* TASK OBJECTIVE
Here the job is to copy the data exactly and to exclude every image from it.

* MATERIAL SHOWN
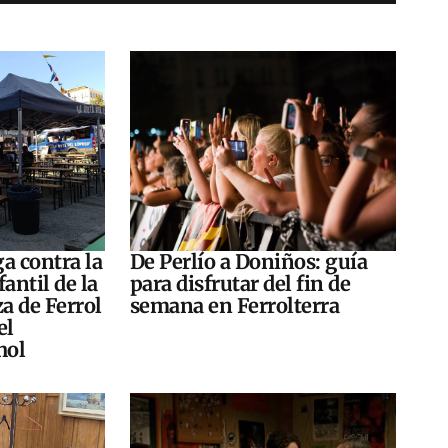
a contra la
De Perlío a Doniños: guía
antil de la
para disfrutar del fin de
za de Ferrol
semana en Ferrolterra
el
hol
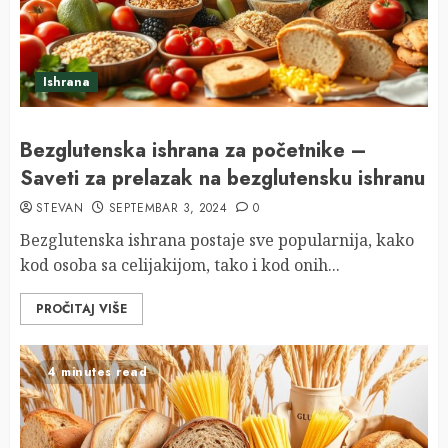
Ishrana
Bezglutenska ishrana za početnike –
Saveti za prelazak na bezglutensku ishranu
STEVAN
SEPTEMBAR 3, 2024
0
Bezglutenska ishrana postaje sve popularnija, kako
kod osoba sa celijakijom, tako i kod onih...
PROČITAJ VIŠE
4 minutes read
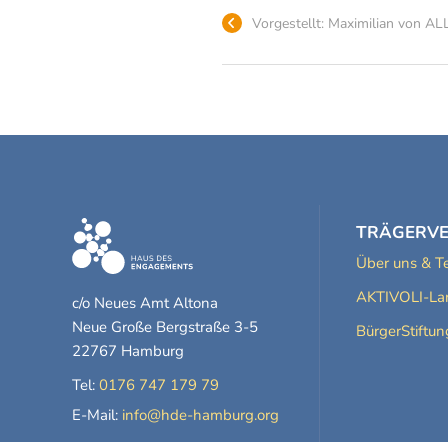
Vorgestellt: Maximilian von A
TRÄGERV
Über uns & 
AKTIVOLI-Lan
c/o Neues Amt Altona
Neue Große Bergstraße 3-5
BürgerStiftu
22767 Hamburg
Tel:
0176 747 179 79
E-Mail:
info@hde-hamburg.org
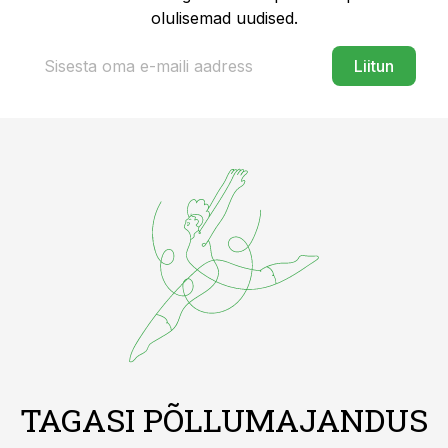
olulisemad uudised.
Liitun
TAGASI PÕLLUMAJANDUS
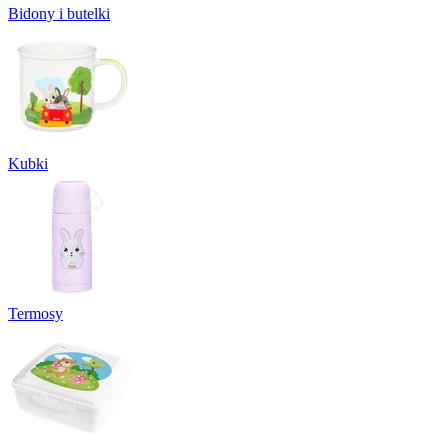
Bidony i butelki
Kubki
Termosy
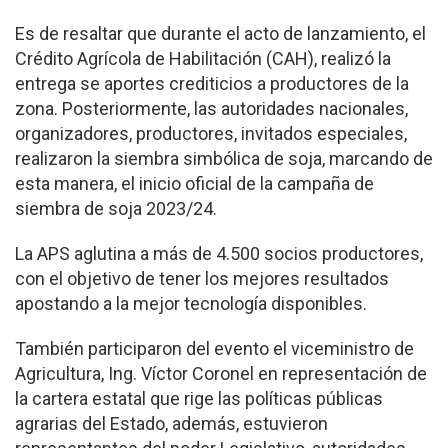
Es de resaltar que durante el acto de lanzamiento, el
Crédito Agrícola de Habilitación (CAH), realizó la
entrega se aportes crediticios a productores de la
zona. Posteriormente, las autoridades nacionales,
organizadores, productores, invitados especiales,
realizaron la siembra simbólica de soja, marcando de
esta manera, el inicio oficial de la campaña de
siembra de soja 2023/24.
La APS aglutina a más de 4.500 socios productores,
con el objetivo de tener los mejores resultados
apostando a la mejor tecnología disponibles.
También participaron del evento el viceministro de
Agricultura, Ing. Víctor Coronel en representación de
la cartera estatal que rige las políticas públicas
agrarias del Estado, además, estuvieron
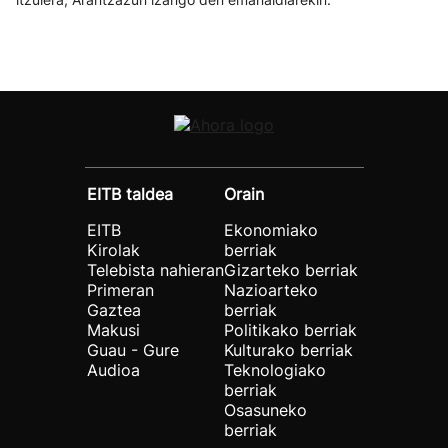
EITB taldea
Orain
EITB
Ekonomiako
Kirolak
berriak
Telebista nahieran
Gizarteko berriak
Primeran
Nazioarteko
Gaztea
berriak
Makusi
Politikako berriak
Guau - Gure
Kulturako berriak
Audioa
Teknologiako
berriak
Osasuneko
berriak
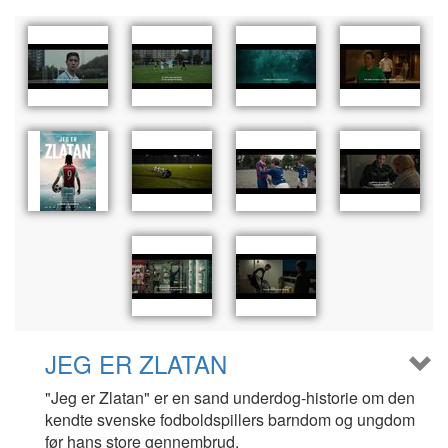
JEG ER ZLATAN
"Jeg er Zlatan" er en sand underdog-historie om den
kendte svenske fodboldspillers barndom og ungdom
før hans store gennembrud.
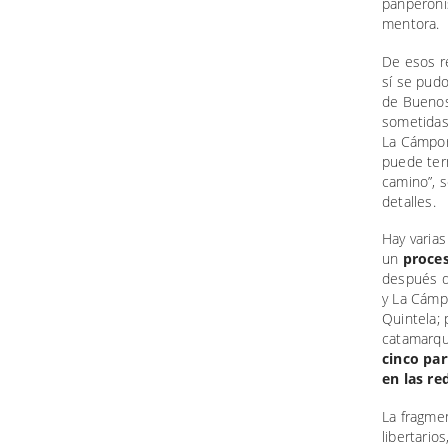
panperonis
mentora.
De esos r
sí se pud
de Buenos 
sometidas 
La Cámpor
puede term
camino”, 
detalles.
Hay varias
un
proces
después d
y La Cámpo
Quintela; 
catamarque
cinco par
en las red
La fragmen
libertario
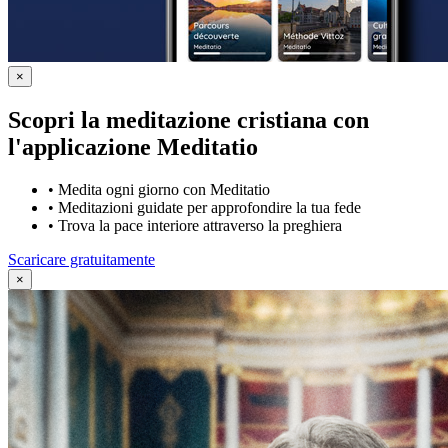
×
Scopri la meditazione cristiana con
l'applicazione Meditatio
•
Medita ogni giorno con Meditatio
•
Meditazioni guidate per approfondire la tua fede
•
Trova la pace interiore attraverso la preghiera
Scaricare gratuitamente
×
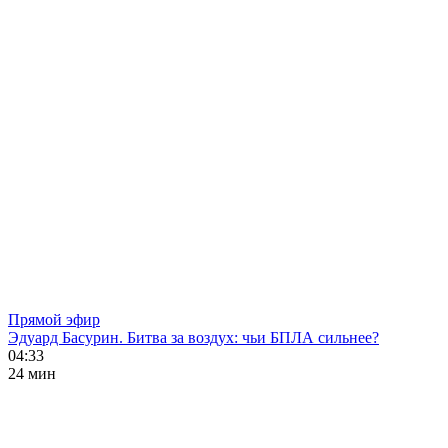
Прямой эфир
Эдуард Басурин. Битва за воздух: чьи БПЛА сильнее?
04:33
24 мин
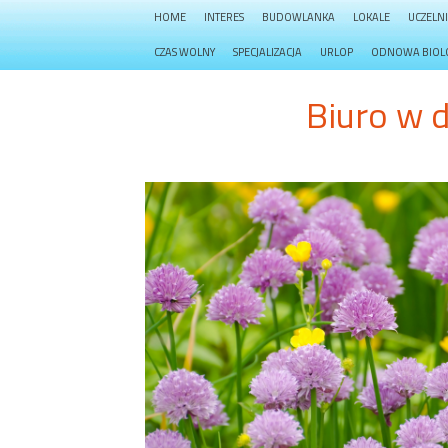
HOME
INTERES
BUDOWLANKA
LOKALE
UCZELN
CZAS WOLNY
SPECJALIZACJA
URLOP
ODNOWA BIOL
Biuro w 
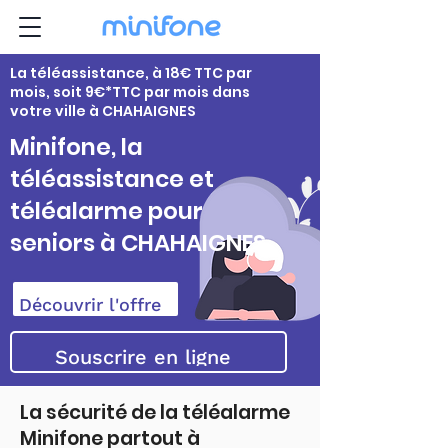
La téléassistance, à 18€ TTC par
mois, soit 9€*TTC par mois dans
votre ville à CHAHAIGNES
Minifone, la
téléassistance et
téléalarme pour
seniors à CHAHAIGNES
Découvrir l'offre
Souscrire en ligne
La sécurité de la téléalarme
Minifone partout à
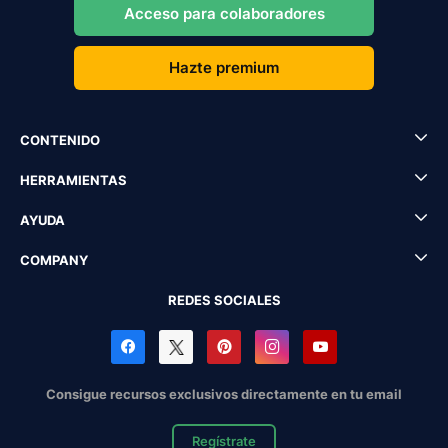
Acceso para colaboradores
Hazte premium
CONTENIDO
HERRAMIENTAS
AYUDA
COMPANY
REDES SOCIALES
Consigue recursos exclusivos directamente en tu email
Regístrate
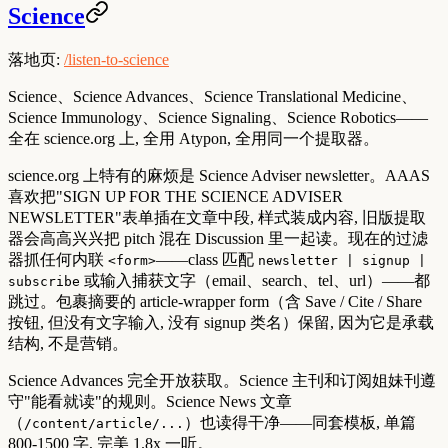
Science
落地页:
/listen-to-science
Science、Science Advances、Science Translational Medicine、
Science Immunology、Science Signaling、Science Robotics——
全在 science.org 上, 全用 Atypon, 全用同一个提取器。
science.org 上特有的麻烦是 Science Adviser newsletter。AAAS
喜欢把"SIGN UP FOR THE SCIENCE ADVISER
NEWSLETTER"表单插在文章中段, 样式装成内容, 旧版提取
器会高高兴兴把 pitch 混在 Discussion 里一起读。现在的过滤
器抓任何内联
——class 匹配
<form>
newsletter | signup |
或输入捕获文字（email、search、tel、url）——都
subscribe
跳过。包裹摘要的 article-wrapper form（含 Save / Cite / Share
按钮, 但没有文字输入, 没有 signup 类名）保留, 因为它是承载
结构, 不是营销。
Science Advances 完全开放获取。Science 主刊和订阅姐妹刊遵
守"能看就读"的规则。Science News 文章
（
）也读得干净——同套模板, 单篇
/content/article/...
800-1500 字, 完美 1.8x 一听。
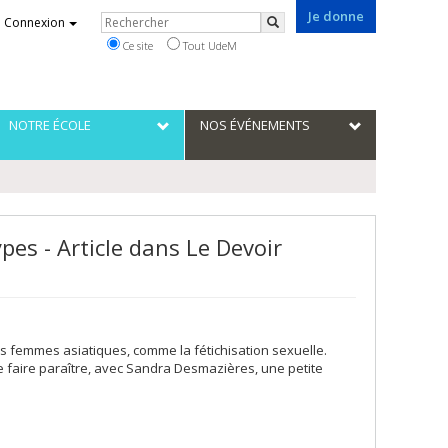
Je donne
Rechercher
Connexion
Rechercher
Ce site
Tout UdeM
NOTRE ÉCOLE
NOS ÉVÉNEMENTS
es - Article dans Le Devoir
 femmes asiatiques, comme la fétichisation sexuelle.
e faire paraître, avec Sandra Desmazières, une petite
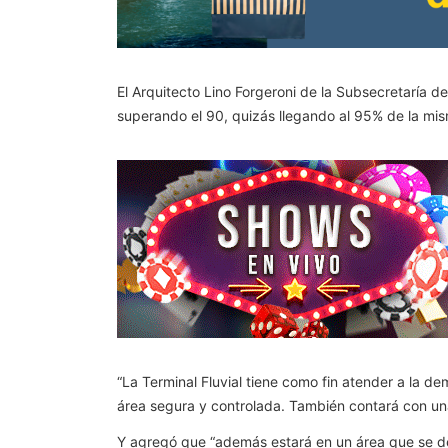
El Arquitecto Lino Forgeroni de la Subsecretaría 
superando el 90, quizás llegando al 95% de la mism
“La Terminal Fluvial tiene como fin atender a la d
área segura y controlada. También contará con una
Y agregó que “además estará en un área que se den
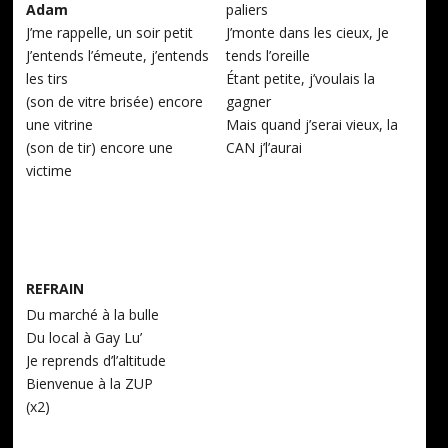
Adam
paliers
J’me rappelle, un soir petit
J’monte dans les cieux, Je
J’entends l’émeute, j’entends
tends l’oreille
les tirs
Étant petite, j’voulais la
(son de vitre brisée) encore
gagner
une vitrine
Mais quand j’serai vieux, la
(son de tir) encore une
CAN j’l’aurai
victime
REFRAIN
Du marché à la bulle
Du local à Gay Lu’
Je reprends d’l’altitude
Bienvenue à la ZUP
(x2)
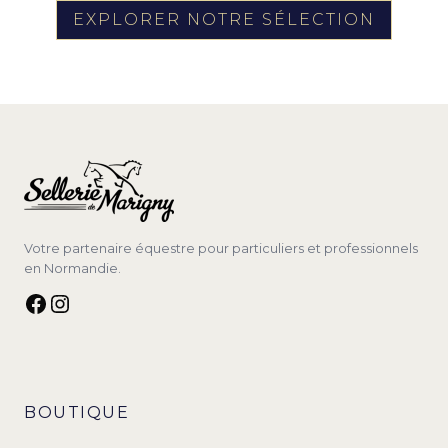
EXPLORER NOTRE SÉLECTION
Votre partenaire équestre pour particuliers et professionnels
en Normandie.
Facebook
Instagram
BOUTIQUE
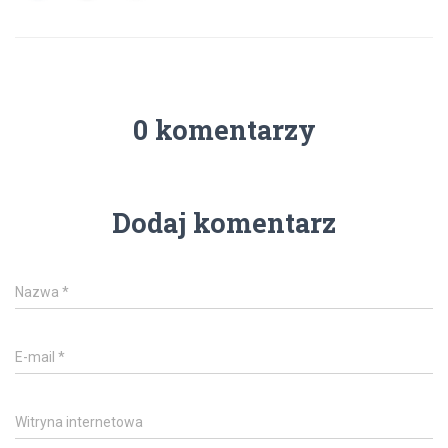
0 komentarzy
Dodaj komentarz
Nazwa
*
E-mail
*
Witryna internetowa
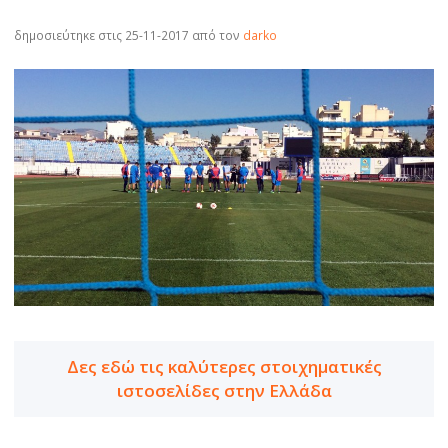
δημοσιεύτηκε στις 25-11-2017
από τον
darko
Δες εδώ τις καλύτερες στοιχηματικές
ιστοσελίδες στην Ελλάδα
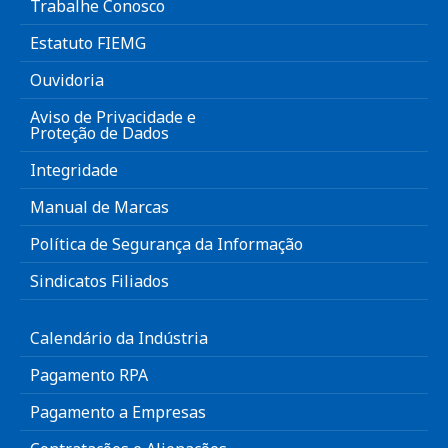
Trabalhe Conosco
Estatuto FIEMG
Ouvidoria
Aviso de Privacidade e
Proteção de Dados
Integridade
Manual de Marcas
Política de Segurança da Informação
Sindicatos Filiados
Calendário da Indústria
Pagamento RPA
Pagamento a Empresas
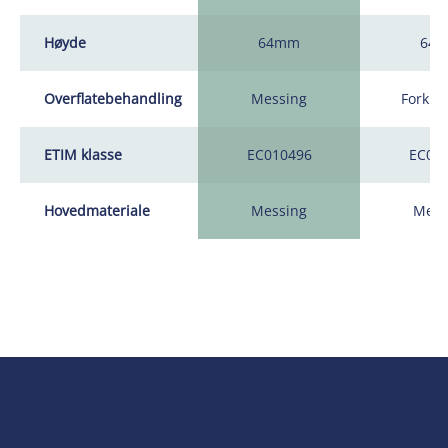
Høyde
64mm
64
Overflatebehandling
Messing
Forkr
ETIM klasse
EC010496
EC01
Hovedmateriale
Messing
Mess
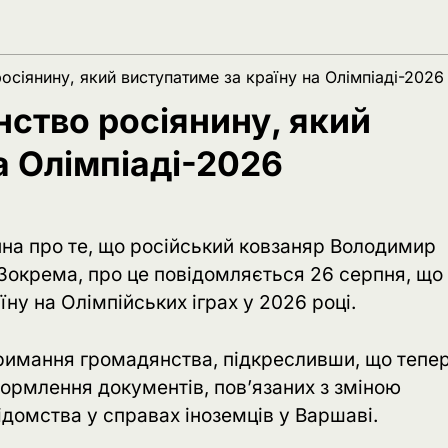
сіянину, який виступатиме за країну на Олімпіаді-2026
ство росіянину, який
а Олімпіаді-2026
ина про те, що російський ковзаняр Володимир
окрема, про це повідомляється 26 серпня, що
у на Олімпійських іграх у 2026 році.
римання громадянства, підкресливши, що тепе
формлення документів, пов’язаних з зміною
ідомства у справах іноземців у Варшаві.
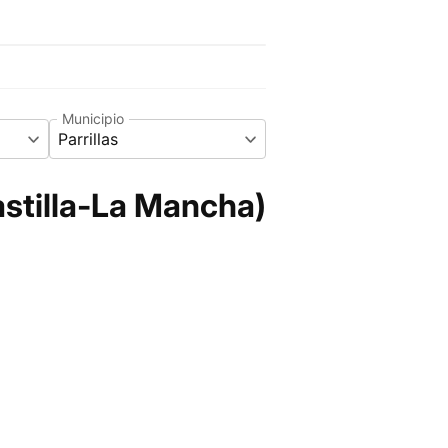
Municipio
Parrillas
astilla-La Mancha)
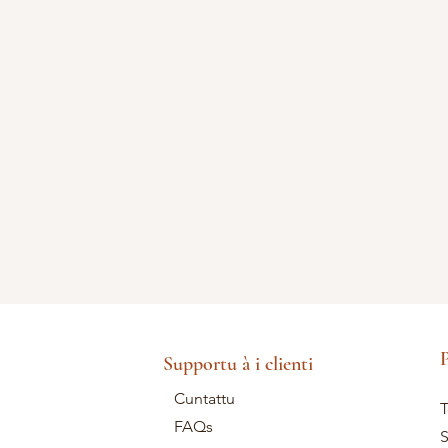
P
Supportu à i clienti
Cuntattu
T
FAQs
S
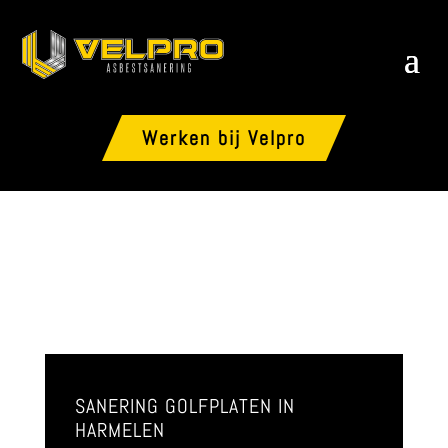
Werken bij Velpro
SANERING GOLFPLATEN IN
HARMELEN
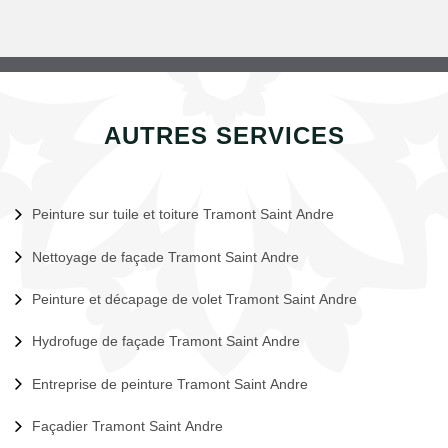
AUTRES SERVICES
Peinture sur tuile et toiture Tramont Saint Andre
Nettoyage de façade Tramont Saint Andre
Peinture et décapage de volet Tramont Saint Andre
Hydrofuge de façade Tramont Saint Andre
Entreprise de peinture Tramont Saint Andre
Façadier Tramont Saint Andre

* EXERCISE RESULT
a contra la
De Perlío a Doniños: guía
antil de la
para disfrutar del fin de
za de Ferrol
semana en Ferrolterra
el
hol
Ishrana
Bezglutenska ishrana za početnike –
Saveti za prelazak na bezglutensku ishranu
STEVAN
SEPTEMBAR 3, 2024
0
Bezglutenska ishrana postaje sve popularnija, kako
kod osoba sa celijakijom, tako i kod onih...
PROČITAJ VIŠE
4 minutes read
Vorgestellt: Maximilian von A
TRÄGERV
Über uns & 
AKTIVOLI-Lan
c/o Neues Amt Altona
Neue Große Bergstraße 3-5
BürgerStiftu
22767 Hamburg
Tel:
0176 747 179 79
E-Mail:
info@hde-hamburg.org
olulisemad uudised.
Liitun
TAGASI PÕLLUMAJANDUS
Bidony i butelki
Kubki
Termosy
Es de resaltar que durante el acto de lanzamiento, el
Crédito Agrícola de Habilitación (CAH), realizó la
entrega se aportes crediticios a productores de la
zona. Posteriormente, las autoridades nacionales,
organizadores, productores, invitados especiales,
realizaron la siembra simbólica de soja, marcando de
esta manera, el inicio oficial de la campaña de
siembra de soja 2023/24.
La APS aglutina a más de 4.500 socios productores,
con el objetivo de tener los mejores resultados
apostando a la mejor tecnología disponibles.
También participaron del evento el viceministro de
Agricultura, Ing. Víctor Coronel en representación de
la cartera estatal que rige las políticas públicas
agrarias del Estado, además, estuvieron
EITB taldea
Orain
EITB
Ekonomiako
Kirolak
berriak
Telebista nahieran
Gizarteko berriak
Primeran
Nazioarteko
Gaztea
berriak
Makusi
Politikako berriak
Guau - Gure
Kulturako berriak
Audioa
Teknologiako
berriak
Osasuneko
berriak
JEG ER ZLATAN
"Jeg er Zlatan" er en sand underdog-historie om den
kendte svenske fodboldspillers barndom og ungdom
før hans store gennembrud.
panperonis
mentora.
De esos r
sí se pud
de Buenos 
sometidas 
La Cámpor
puede term
camino”, 
detalles.
Hay varias
un
proces
después d
y La Cámpo
Quintela; 
catamarque
cinco par
en las red
La fragmen
libertario
×
Scopri la meditazione cristiana con
l'applicazione Meditatio
•
Medita ogni giorno con Meditatio
•
Meditazioni guidate per approfondire la tua fede
•
Trova la pace interiore attraverso la preghiera
Scaricare gratuitamente
×
Прямой эфир
Эдуард Басурин. Битва за воздух: чьи БПЛА сильнее?
04:33
24 мин
HOME
INTERES
BUDOWLANKA
LOKALE
UCZELN
CZAS WOLNY
SPECJALIZACJA
URLOP
ODNOWA BIOL
Biuro w 
La téléassistance, à 18€ TTC par
mois, soit 9€*TTC par mois dans
votre ville à CHAHAIGNES
Minifone, la
téléassistance et
téléalarme pour
seniors à CHAHAIGNES
Découvrir l'offre
Souscrire en ligne
La sécurité de la téléalarme
Minifone partout à
Acceso para colaboradores
Hazte premium
CONTENIDO
HERRAMIENTAS
AYUDA
COMPANY
REDES SOCIALES
Consigue recursos exclusivos directamente en tu email
Regístrate
Science
落地页:
/listen-to-science
Science、Science Advances、Science Translational Medicine、
Science Immunology、Science Signaling、Science Robotics——
全在 science.org 上, 全用 Atypon, 全用同一个提取器。
science.org 上特有的麻烦是 Science Adviser newsletter。AAAS
喜欢把"SIGN UP FOR THE SCIENCE ADVISER
NEWSLETTER"表单插在文章中段, 样式装成内容, 旧版提取
器会高高兴兴把 pitch 混在 Discussion 里一起读。现在的过滤
器抓任何内联
——class 匹配
<form>
newsletter | signup |
或输入捕获文字（email、search、tel、url）——都
subscribe
跳过。包裹摘要的 article-wrapper form（含 Save / Cite / Share
按钮, 但没有文字输入, 没有 signup 类名）保留, 因为它是承载
结构, 不是营销。
Science Advances 完全开放获取。Science 主刊和订阅姐妹刊遵
守"能看就读"的规则。Science News 文章
（
）也读得干净——同套模板, 单篇
/content/article/...
800-1500 字, 完美 1.8x 一听。
Je donne
Rechercher
Connexion
Rechercher
Ce site
Tout UdeM
NOTRE ÉCOLE
NOS ÉVÉNEMENTS
es - Article dans Le Devoir
 femmes asiatiques, comme la fétichisation sexuelle.
e faire paraître, avec Sandra Desmazières, une petite
El Arquitecto Lino Forgeroni de la Subsecretaría 
superando el 90, quizás llegando al 95% de la mism
“La Terminal Fluvial tiene como fin atender a la d
área segura y controlada. También contará con una
Y agregó que “además estará en un área que se den
Adam
paliers
J’me rappelle, un soir petit
J’monte dans les cieux, Je
J’entends l’émeute, j’entends
tends l’oreille
les tirs
Étant petite, j’voulais la
(son de vitre brisée) encore
gagner
une vitrine
Mais quand j’serai vieux, la
(son de tir) encore une
CAN j’l’aurai
victime
REFRAIN
Du marché à la bulle
Du local à Gay Lu’
Je reprends d’l’altitude
Bienvenue à la ZUP
(x2)
EXPLORER NOTRE SÉLECTION
Votre partenaire équestre pour particuliers et professionnels
en Normandie.
Facebook
Instagram
BOUTIQUE
0 komentarzy
Dodaj komentarz
Nazwa
*
E-mail
*
Witryna internetowa
δημοσιεύτηκε στις 25-11-2017
από τον
darko
Δες εδώ τις καλύτερες στοιχηματικές
ιστοσελίδες στην Ελλάδα
Trabalhe Conosco
Estatuto FIEMG
Ouvidoria
Aviso de Privacidade e
Proteção de Dados
Integridade
Manual de Marcas
Política de Segurança da Informação
Sindicatos Filiados
Calendário da Indústria
Pagamento RPA
Pagamento a Empresas
Høyde
64mm
64
Overflatebehandling
Messing
Forkr
ETIM klasse
EC010496
EC01
Hovedmateriale
Messing
Mess
сіянину, який виступатиме за країну на Олімпіаді-2026
ство росіянину, який
а Олімпіаді-2026
ина про те, що російський ковзаняр Володимир
окрема, про це повідомляється 26 серпня, що
у на Олімпійських іграх у 2026 році.
римання громадянства, підкресливши, що тепе
формлення документів, пов’язаних з зміною
ідомства у справах іноземців у Варшаві.
Municipio
Parrillas
astilla-La Mancha)
P
Supportu à i clienti
Cuntattu
T
FAQs
S
Werken bij Velpro
SANERING GOLFPLATEN IN
HARMELEN
AUTRES SERVICES
Peinture sur tuile et toiture Tramont Saint Andre
Nettoyage de façade Tramont Saint Andre
Peinture et décapage de volet Tramont Saint Andre
Hydrofuge de façade Tramont Saint Andre
Entreprise de peinture Tramont Saint Andre
Façadier Tramont Saint Andre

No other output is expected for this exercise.